- Material for this exercise
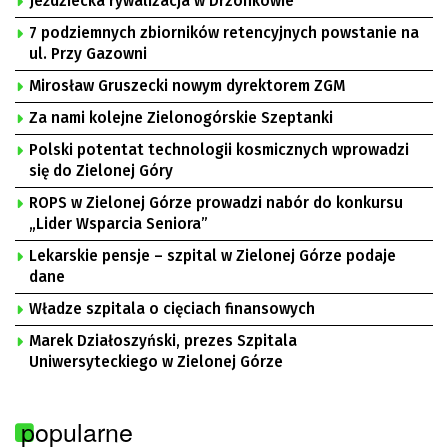
Jeździecka rywalizacja w Drzonkowie
7 podziemnych zbiorników retencyjnych powstanie na
ul. Przy Gazowni
Mirosław Gruszecki nowym dyrektorem ZGM
Za nami kolejne Zielonogórskie Szeptanki
Polski potentat technologii kosmicznych wprowadzi
się do Zielonej Góry
ROPS w Zielonej Górze prowadzi nabór do konkursu
„Lider Wsparcia Seniora”
Lekarskie pensje – szpital w Zielonej Górze podaje
dane
Władze szpitala o cięciach finansowych
Marek Działoszyński, prezes Szpitala
Uniwersyteckiego w Zielonej Górze
popularne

- Directions
Your task is to set down every entry exactly, leaving out any picture it contains.

- The answer
Jeździecka rywalizacja w Drzonkowie
7 podziemnych zbiorników retencyjnych powstanie na
ul. Przy Gazowni
Mirosław Gruszecki nowym dyrektorem ZGM
Za nami kolejne Zielonogórskie Szeptanki
Polski potentat technologii kosmicznych wprowadzi
się do Zielonej Góry
ROPS w Zielonej Górze prowadzi nabór do konkursu
„Lider Wsparcia Seniora”
Lekarskie pensje – szpital w Zielonej Górze podaje
dane
Władze szpitala o cięciach finansowych
Marek Działoszyński, prezes Szpitala
Uniwersyteckiego w Zielonej Górze
popularne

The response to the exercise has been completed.